In contrast to early hopes that AI may become the great leveller in terms of access, the interaction of technology and professional stratification is rarely that straightforward. A recent HEPI report showed that students are sharply divided on whether AI contributes to their learning or hinders it. I find this polarisation not at all surprising, and we are already seeing it with academics.

Knowing how to use AI well, which tool, and for which tasks, is still in the exploration stage. And right now, the debate is dominated by the quants researchers.

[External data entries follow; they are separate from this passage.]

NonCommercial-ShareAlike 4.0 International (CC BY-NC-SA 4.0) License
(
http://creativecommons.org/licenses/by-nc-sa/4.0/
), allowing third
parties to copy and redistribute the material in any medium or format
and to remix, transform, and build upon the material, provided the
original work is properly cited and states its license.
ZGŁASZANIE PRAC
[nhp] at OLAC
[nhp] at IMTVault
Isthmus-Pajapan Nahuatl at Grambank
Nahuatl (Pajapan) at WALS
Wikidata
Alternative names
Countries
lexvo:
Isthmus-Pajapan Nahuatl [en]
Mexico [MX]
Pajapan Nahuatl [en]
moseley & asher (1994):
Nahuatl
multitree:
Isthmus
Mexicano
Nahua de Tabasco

Did you know that Skynet's takeover is only two years away, according to the Terminator franchise? Happy thoughts!

With the toxicity of this debate at an all-time high, I agree with Kustov that AI disclosure is simply not viable right now. I heard from a colleague (mostly quants, some mixed methods) that they had something rejected for disclosing their use of AI in a responsible manner. And I do not doubt it. It’s the vibe, and even when a journal has an AI policy, you risk having your work dismissed even if you used AI responsibly and checked everything (which usually takes so long it often negates the purported productivity advantage).

In the BAM AI White Paper, which I co-authored, we called for responsible AI disclosure. But in our recent podcast, I was a lot less confident about that:

So, how well you can use AI will increasingly matter, and it will also make all the difference whether people can tell that you used it or not.

Knowing how to navigate the jagged frontier

One of the best examples of this is Adam Kucharski’s recent blog “How much time did past Adam waste?” — turns out, not that much. And this is for an Excel-based task, where you would think AI tools have an edge:

“What is hard is working with fragmented, incomplete, inconsistent datasets and coming up with clever methodology to tackle genuinely new research questions. And I’m yet to see evidence that common agents are about to takeover in this space. Even if I really do wish they could have saved me all that time a decade ago.”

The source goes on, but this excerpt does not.